Stickler parecía haber quedado petrificado, de repente palideció de un modo notable, y el cardenal se preguntó qué era lo que podía haber desencadenado ese comportamiento repentino en su adversario en el juego, si habían sido en verdad las alusiones lanzadas sobre Miguel Ángel o si era porque con su dama estaba amenazando la casilla e5 o si se debía quizá a que el otro, con esa mirada tan típica del perturbado, había descubierto una combinación capaz de aniquilarlo. Sin embargo, la mirada de Stickler se dirigía a algún punto situado a las espaldas de Jellinek, pero cuando el cardenal se dio la vuelta no pudo descubrir allí nada que hubiese podido excitar la atención de su contrincante, pues nada vio más que las dos zapatillas rojas y unas sencillas gafas. No obstante, el ilustrísimo monseñor tenía todo el aspecto de un hombre al que habían propinado un fuerte golpe en el estómago o el de una persona a la que por un descubrimiento súbito y horrible se le había helado la sangre en las venas.

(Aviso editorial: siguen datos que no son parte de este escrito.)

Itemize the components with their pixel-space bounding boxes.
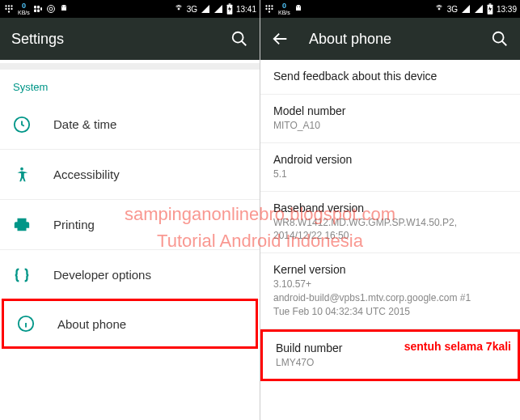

El cardenal contemplaba la escena con gran desconcierto, pero no podía imaginarse que la simple presencia de ese paquete misterioso pudiese haber provocado en su rival un trauma de tal magnitud. Durante unos instantes hasta llegó a reflexionar cómo podría explicar a Stickler el hecho de que allí se encontrasen esos objetos tan peculiares, pero la verdad le pareció demasiado increíble, por lo que desistió de hacerlo.

El ilustrísimo monseñor se puso de repente de pie y se quedó rígido. Se tambaleó y se llevó las manos al vientre como si tuviese náuseas. Sin mirar siquiera al cardenal, dijo balbuciente:

—¡Discúlpeme!

Y de un modo mecánico, como una marioneta, salió del aposento.

Aún escuchó Jellinek el ruido que hacía al cerrarse la puerta de su casa, luego permaneció atento y ofuscado, sin percibir más que el silencio.